昔は食べるに事欠く暮らしでしたから、食べるものに気をつけるなどということは、いまひとつ理解し難いところです。
とはいえ、体を形作る食事が大切であることは言を俟たず。同様に、心を形作る言葉も大切で、取り入れる言葉は選ばなければなりません。
飲水思源という言葉が御座います。
どのような意味に取られましたか? 私には、自らの源に思いを馳せよと言われているように聞こえるのです。本来の意味とはまるで違うのですがね。
貴方は、自らのルーツを御存知でしょうか。今宵は、稲田三姉妹の二女、稲田葛音の語る話をお聞きあれ。そもそもの始まりの物語で御座います。
……伝承があるんだよ。
戸隠の鬼と言い、紅葉と言う稀代の鬼女。鈴鹿御前やら、立烏帽子、はたまた呉羽、葛葉、かさねと様々な名で呼ばれるんだ。
戸隠は黄泉の戸であり、また天の岩戸でもあるとか。貴人の子を宿すも、その子は母の血を恥じて自害したという。
酒呑童子や大嶽丸、土蜘蛛退治と、時の帝から宣旨を受けて討伐された悪鬼ども。戸隠の鬼もまた、その一人。でも、本当にそうかな。
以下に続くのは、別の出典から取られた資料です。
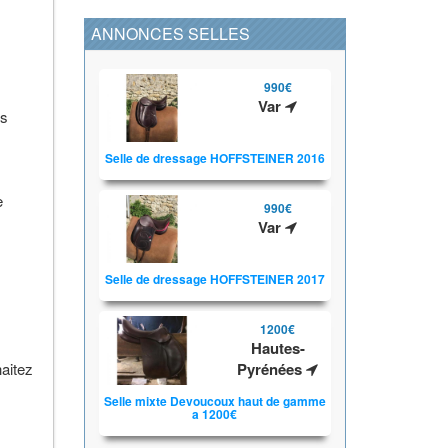
ANNONCES SELLES
990€
Var
es
Selle de dressage HOFFSTEINER 2016
e
990€
Var
Selle de dressage HOFFSTEINER 2017
1200€
Hautes-
haitez
Pyrénées
Selle mixte Devoucoux haut de gamme
a 1200€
昔々、ここらの盆地一帯は大きな湖で、山と山とを舟で行き来していたとか。いまでも十二神社には、舟繋ぎの樹と呼ばれる大木の古跡が言い伝えられているんだ。それが、山崩れによって水が抜け、水無瀬と呼ばれるようになった。
さらに、天武天皇の時代に遷都が計画されたおり、水無瀬の鬼たちがそれに歯向かって退治されたため、それ以後は鬼無里と呼ばれるようになったんだと。
なにが言いたいかっていうと、史実なんて糞食らえってことさ。なにが嘘で、なにが事実かわかったもんじゃないよね。
一般に流布する話を語ろうか。
時代は流れて平安時代、後に戸隠の鬼とされる美貌の娘は源経基に見染められ、その子を授かるも、山深い鬼無里の地へと流されてしまう。
娘は魔性の者であり、呪詛をかけていたことが露見したとも、逆に、正室の妬みをかって追われたともいう。
さて、どちらが事実か、あるいはどちらも事実ではないかもしれない。山中の寒村に流された娘は村人を慈しみ、あるいは騙してその地に親しんだとか。鬼女の意向によるのか、貴女に向けられた村人の優しさか、都を偲んで東京、西京、二条などと地名をつけたともいう。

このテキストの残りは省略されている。